## Task directions
Only the lines from the start of the data through the line containing "соответствует..." should be written out, exactly as they are, with both ends included and the pictures left out.

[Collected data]
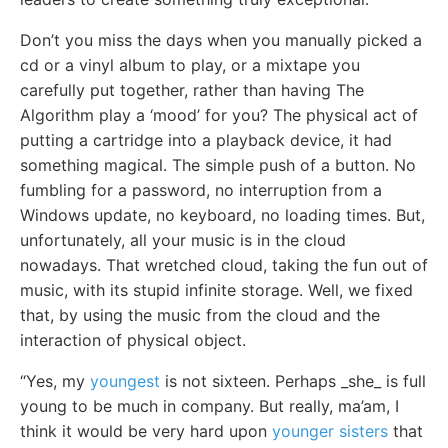
Don’t you miss the days when you manually picked a
cd or a vinyl album to play, or a mixtape you
carefully put together, rather than having The
Algorithm play a ‘mood’ for you? The physical act of
putting a cartridge into a playback device, it had
something magical. The simple push of a button. No
fumbling for a password, no interruption from a
Windows update, no keyboard, no loading times. But,
unfortunately, all your music is in the cloud
nowadays. That wretched cloud, taking the fun out of
music, with its stupid infinite storage. Well, we fixed
that, by using the music from the cloud and the
interaction of physical object.
“Yes, my
youngest
is not sixteen. Perhaps _she_ is full
young to be much in company. But really, ma’am, I
think it would be very hard upon
younger sisters
that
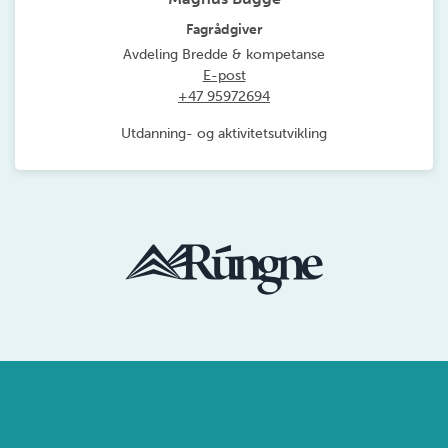
Fagrådgiver
Avdeling Bredde & kompetanse
E-post
+47 95972694
Utdanning- og aktivitetsutvikling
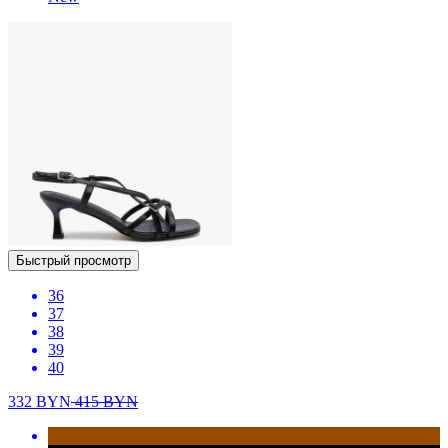
Быстрый просмотр
36
37
38
39
40
332
BYN
415
BYN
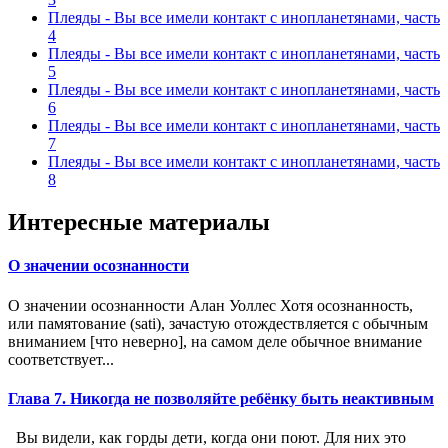
Плеяды - Вы все имели контакт с инопланетянами, часть
4
Плеяды - Вы все имели контакт с инопланетянами, часть
5
Плеяды - Вы все имели контакт с инопланетянами, часть
6
Плеяды - Вы все имели контакт с инопланетянами, часть
7
Плеяды - Вы все имели контакт с инопланетянами, часть
8
Интересные материалы
О значении осознанности
О значении осознанности Алан Уоллес Хотя осознанность,
или памятование (sati), зачастую отождест­вляется с обычным
вниманием [что неверно], на самом деле обыч­ное внимание
соответствует...
Глава 7. Никогда не позволяйте ребёнку быть неактивным
Вы видели, как горды дети, когда они поют. Для них это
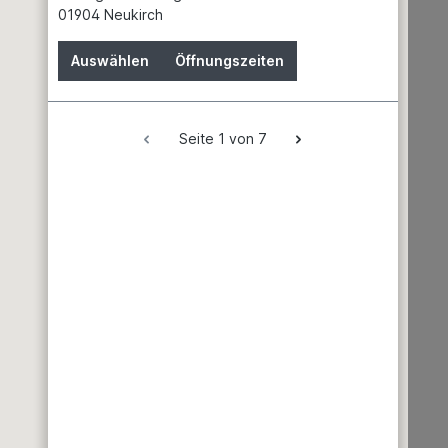
01904 Neukirch
*
10,99 €*
Auswählen
Öffnungszeiten
en Warenkorb
In den Warenkorb
Seite 1 von 7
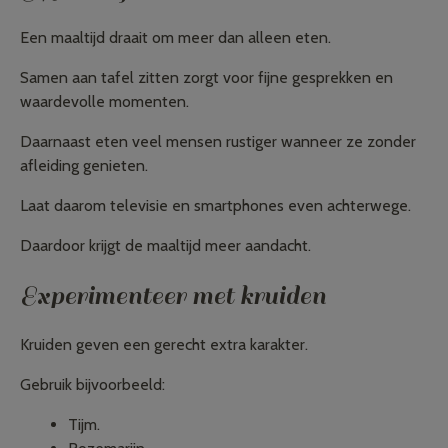
Een maaltijd draait om meer dan alleen eten.
Samen aan tafel zitten zorgt voor fijne gesprekken en
waardevolle momenten.
Daarnaast eten veel mensen rustiger wanneer ze zonder
afleiding genieten.
Laat daarom televisie en smartphones even achterwege.
Daardoor krijgt de maaltijd meer aandacht.
Experimenteer met kruiden
Kruiden geven een gerecht extra karakter.
Gebruik bijvoorbeeld:
Tijm.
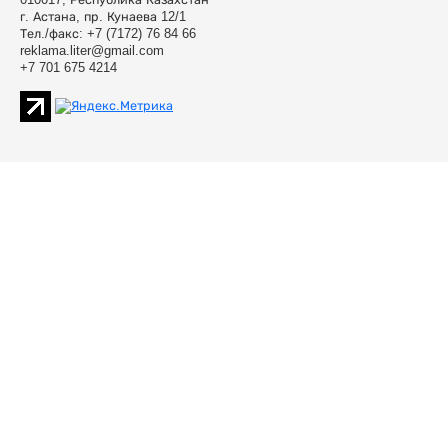
г. Астана, пр. Кунаева 12/1
Тел./факс: +7 (7172) 76 84 66
reklama.liter@gmail.com
+7 701 675 4214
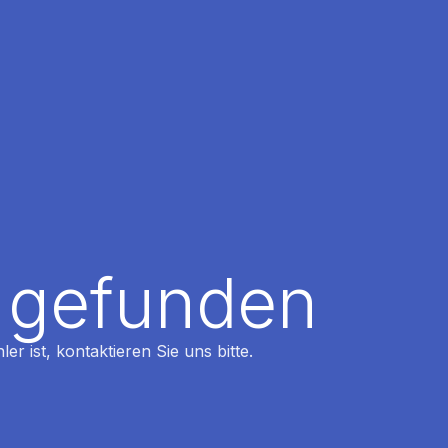
t gefunden
r ist, kontaktieren Sie uns bitte.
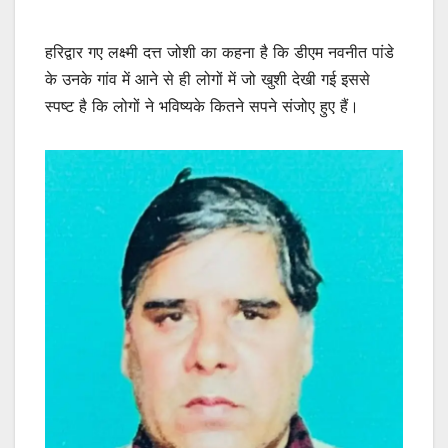
हरिद्वार गए लक्ष्मी दत्त जोशी का कहना है कि डीएम नवनीत पांडे
के उनके गांव में आने से ही लोगों में जो खुशी देखी गई इससे
स्पष्ट है कि लोगों ने भविष्यके कितने सपने संजोए हुए हैं।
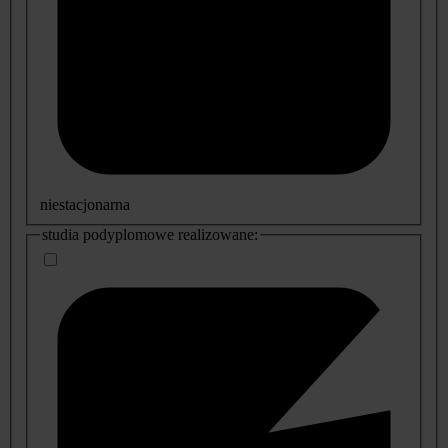
niestacjonarna
studia podyplomowe realizowane:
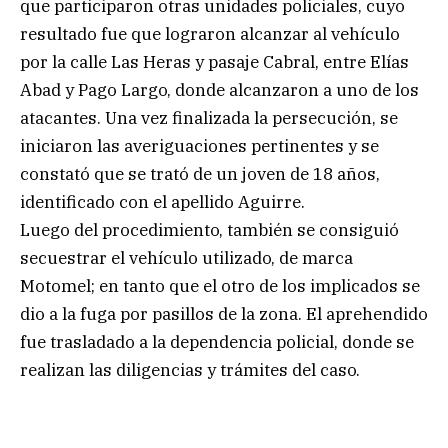
que participaron otras unidades policiales, cuyo
resultado fue que lograron alcanzar al vehículo
por la calle Las Heras y pasaje Cabral, entre Elías
Abad y Pago Largo, donde alcanzaron a uno de los
atacantes. Una vez finalizada la persecución, se
iniciaron las averiguaciones pertinentes y se
constató que se trató de un joven de 18 años,
identificado con el apellido Aguirre.
Luego del procedimiento, también se consiguió
secuestrar el vehículo utilizado, de marca
Motomel; en tanto que el otro de los implicados se
dio a la fuga por pasillos de la zona. El aprehendido
fue trasladado a la dependencia policial, donde se
realizan las diligencias y trámites del caso.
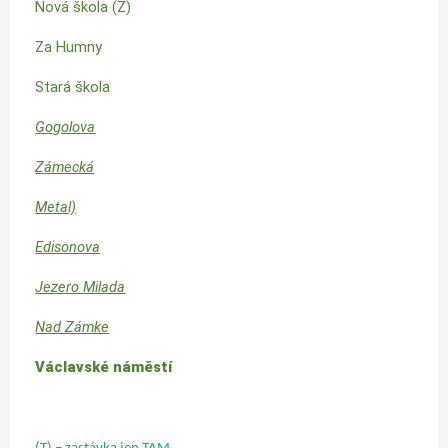
Nová škola (Z)
Za Humny
Stará škola
Gogolova
Zámecká
Metal)
Edisonova
Jezero Milada
Nad Zámke
Václavské náměstí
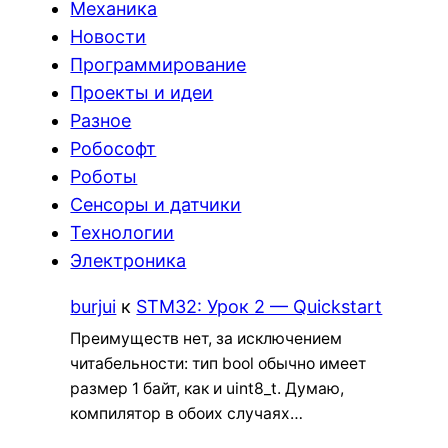
Механика
Новости
Программирование
Проекты и идеи
Разное
Робософт
Роботы
Сенсоры и датчики
Технологии
Электроника
burjui
к
STM32: Урок 2 — Quickstart
Преимуществ нет, за исключением
читабельности: тип bool обычно имеет
размер 1 байт, как и uint8_t. Думаю,
компилятор в обоих случаях…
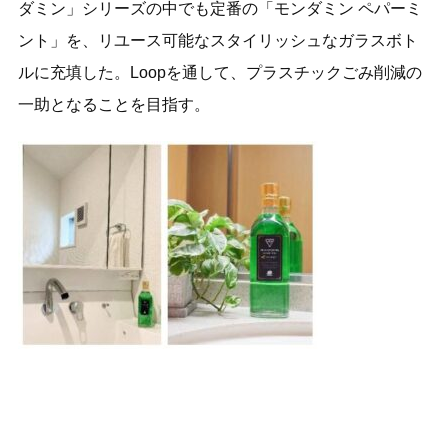
ダミン」シリーズの中でも定番の「モンダミン ペパーミ
ント」を、リユース可能なスタイリッシュなガラスボト
ルに充填した。Loopを通して、プラスチックごみ削減の
一助となることを目指す。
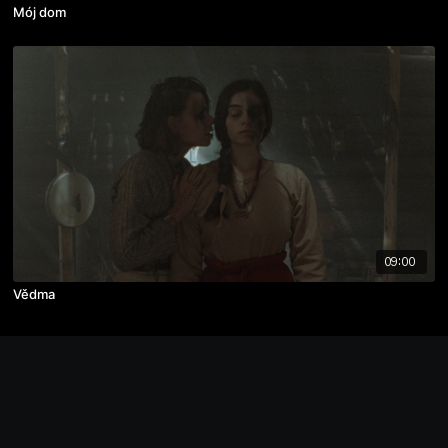
Mój dom
09:00
Vědma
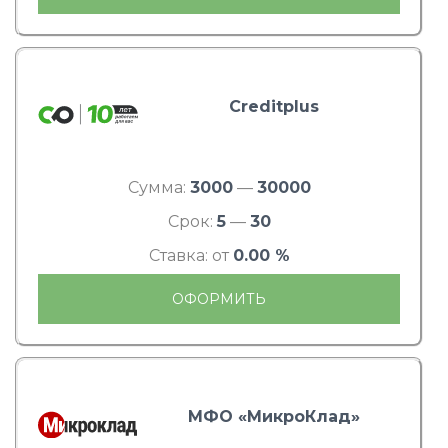
Creditplus
Сумма:
3000
—
30000
Срок:
5
—
30
Ставка: от
0.00 %
ОФОРМИТЬ
МФО «МикроКлад»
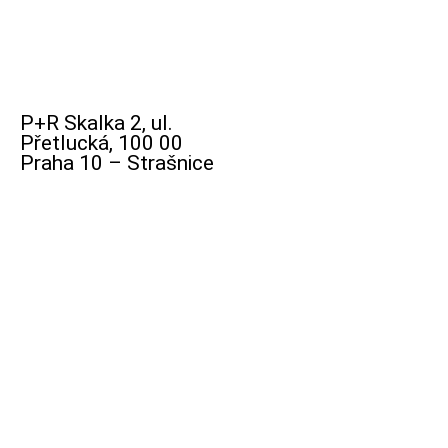
P+R Skalka 2, ul.
Přetlucká, 100 00
Praha 10 – Strašnice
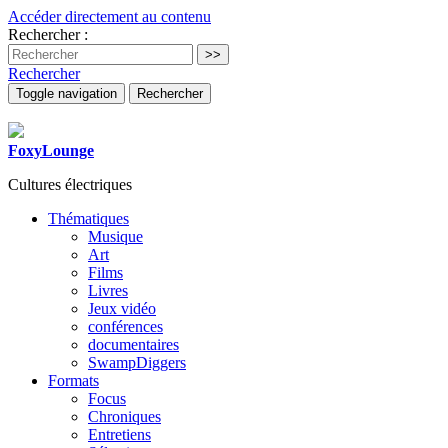
Accéder directement au contenu
Rechercher :
Rechercher
Toggle navigation
Rechercher
FoxyLounge
Cultures électriques
Thématiques
Musique
Art
Films
Livres
Jeux vidéo
conférences
documentaires
SwampDiggers
Formats
Focus
Chroniques
Entretiens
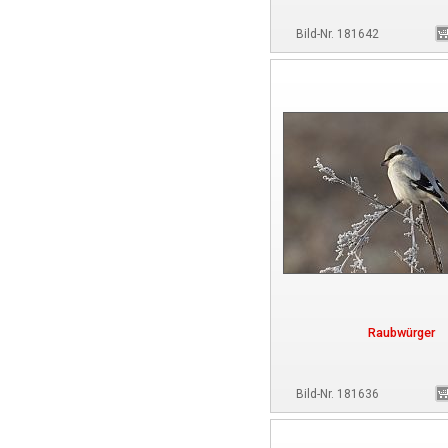
Bild-Nr. 181642
Raubwürger
Bild-Nr. 181636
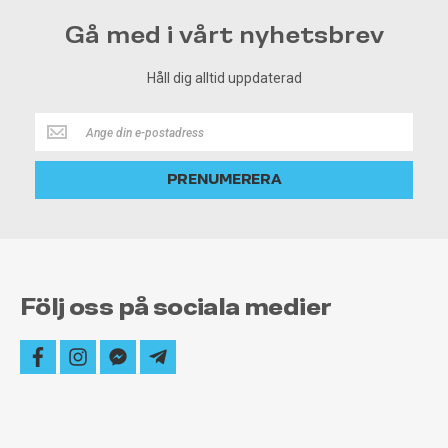
Gå med i vårt nyhetsbrev
Håll dig alltid uppdaterad
Håll
dig
alltid
PRENUMERERA
uppdaterad
Följ oss på sociala medier
facebook
instagram
facebook-
telegram-
messenger
plane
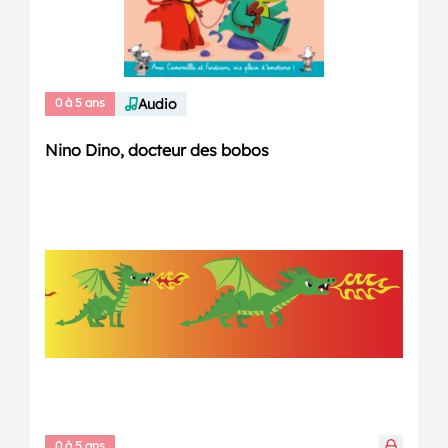
0 à 5 ans
Audio
Nino Dino, docteur des bobos
0 à 5 ans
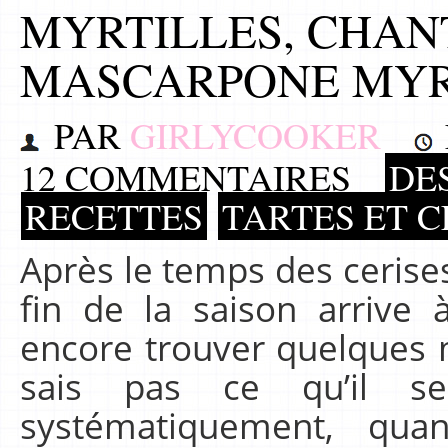
MYRTILLES, CHAN
MASCARPONE MYR
PAR
GIRLYCOOKER
12 COMMENTAIRES
DE
RECETTES
TARTES ET 
Après le temps des cerises
fin de la saison arrive
encore trouver quelques my
sais pas ce qu’il 
systématiquement, qua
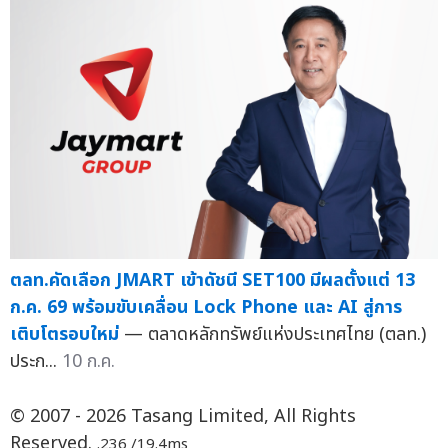
ตลท.คัดเลือก JMART เข้าดัชนี SET100 มีผลตั้งแต่ 13
ก.ค. 69 พร้อมขับเคลื่อน Lock Phone และ AI สู่การ
เติบโตรอบใหม่
— ตลาดหลักทรัพย์แห่งประเทศไทย (ตลท.)
ประก...
10 ก.ค.
© 2007 - 2026 Tasang Limited, All Rights
Reserved.
.236 /19.4ms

## Answer space
Don’t you miss the days when you manually picked a
cd or a vinyl album to play, or a mixtape you
carefully put together, rather than having The
Algorithm play a ‘mood’ for you? The physical act of
putting a cartridge into a playback device, it had
something magical. The simple push of a button. No
fumbling for a password, no interruption from a
Windows update, no keyboard, no loading times. But,
unfortunately, all your music is in the cloud
nowadays. That wretched cloud, taking the fun out of
music, with its stupid infinite storage. Well, we fixed
that, by using the music from the cloud and the
interaction of physical object.
“Yes, my
youngest
is not sixteen. Perhaps _she_ is full
young to be much in company. But really, ma’am, I
think it would be very hard upon
younger sisters
that
Fagrådgiver
Avdeling Bredde & kompetanse
E-post
+47 95972694
Utdanning- og aktivitetsutvikling
Быстрый просмотр
36
37
38
39
40
332
BYN
415
BYN
Плеяды - Вы все имели контакт с инопланетянами, часть
4
Плеяды - Вы все имели контакт с инопланетянами, часть
5
Плеяды - Вы все имели контакт с инопланетянами, часть
6
Плеяды - Вы все имели контакт с инопланетянами, часть
7
Плеяды - Вы все имели контакт с инопланетянами, часть
8
Интересные материалы
О значении осознанности
О значении осознанности Алан Уоллес Хотя осознанность,
или памятование (sati), зачастую отождест­вляется с обычным
вниманием [что неверно], на самом деле обыч­ное внимание
соответствует...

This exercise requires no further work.